→ Data supplied:
********************

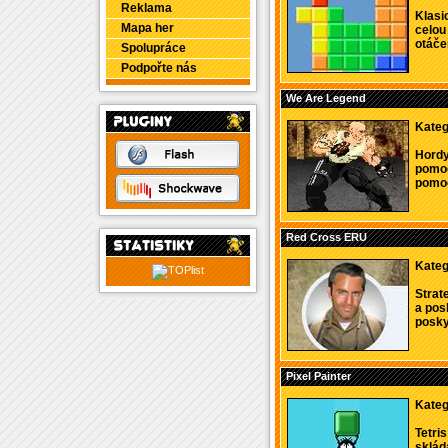
Reklama
Klasi
Mapa her
celou
otáčení
Spolupráce
Podpořte nás
We Are Legend
Kateg
Hordy
pomoc
pomoc
Red Cross ERU
Kateg
Strat
a pos
poskyt
Pixel Painter
Kateg
Tetri
skláda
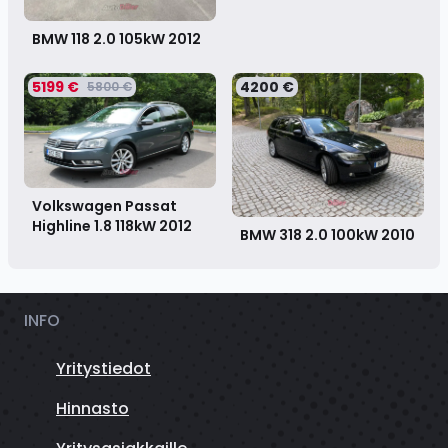
BMW 118 2.0 105kW
2012
5199 €
4200 €
5800 €
Volkswagen Passat
Highline 1.8 118kW
2012
BMW 318 2.0 100kW
2010
INFO
Yritystiedot
Hinnasto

********************

With the pictures omitted, copy exactly the lines from the line that contains "Pixel Painter" through the end of the material.

Pixel Painter
Kateg
Tetri
skláda
BMW 118 2.0 105kW
2012
5199 €
4200 €
5800 €
Volkswagen Passat
Highline 1.8 118kW
2012
BMW 318 2.0 100kW
2010
INFO
Yritystiedot
Hinnasto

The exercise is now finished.